### Required action
Copy, from the data below, each line that has the word "Canal".

[Dataset entries]

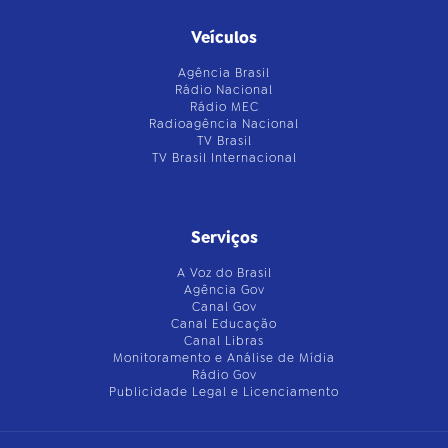
Veículos
Agência Brasil
Rádio Nacional
Rádio MEC
Radioagência Nacional
TV Brasil
TV Brasil Internacional
Serviços
A Voz do Brasil
Agência Gov
Canal Gov
Canal Educação
Canal Libras
Monitoramento e Análise de Mídia
Rádio Gov
Publicidade Legal e Licenciamento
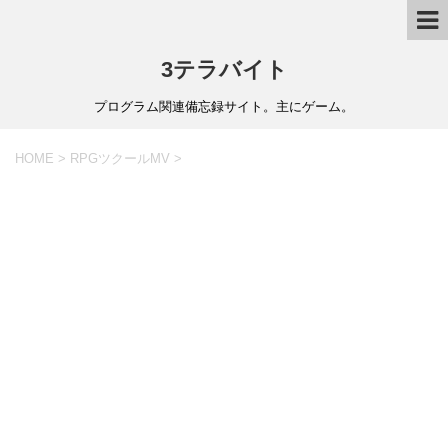
3テラバイト
プログラム関連備忘録サイト。主にゲーム。
HOME
>
RPGツクールMV
>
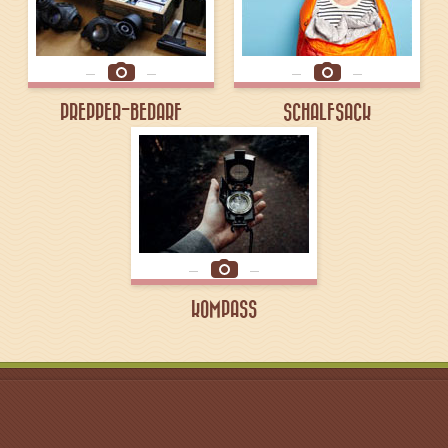
PREPPER-BEDARF
SCHALFSACK
KOMPASS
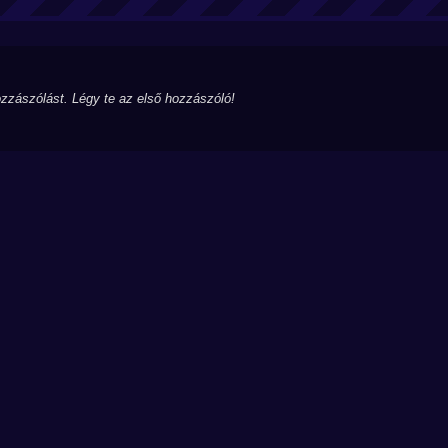
zzászólást. Légy te az első hozzászóló!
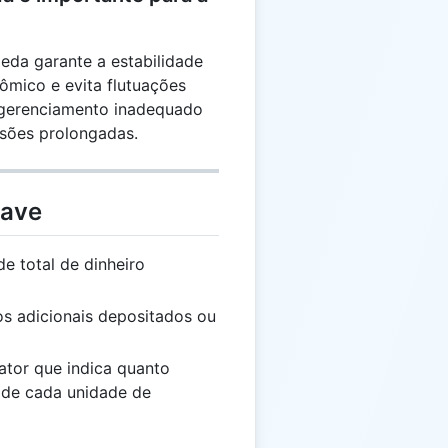
eda garante a estabilidade
ômico e evita flutuações
O gerenciamento inadequado
ssões prolongadas.
have
e total de dinheiro
s adicionais depositados ou
ator que indica quanto
r de cada unidade de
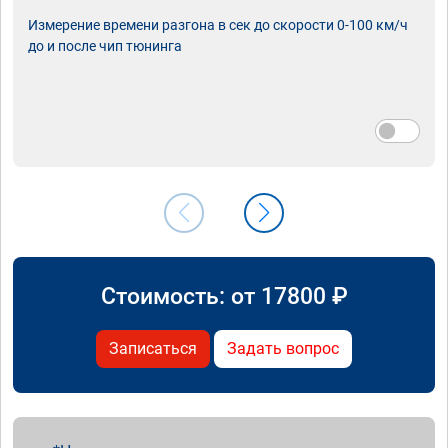
Измерение времени разгона в сек до скорости 0-100 км/ч
до и после чип тюнинга
Стоимость: от
17800
₽
Записаться
Задать вопрос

### Result below
Canal Gov
Canal Educação
Canal Libras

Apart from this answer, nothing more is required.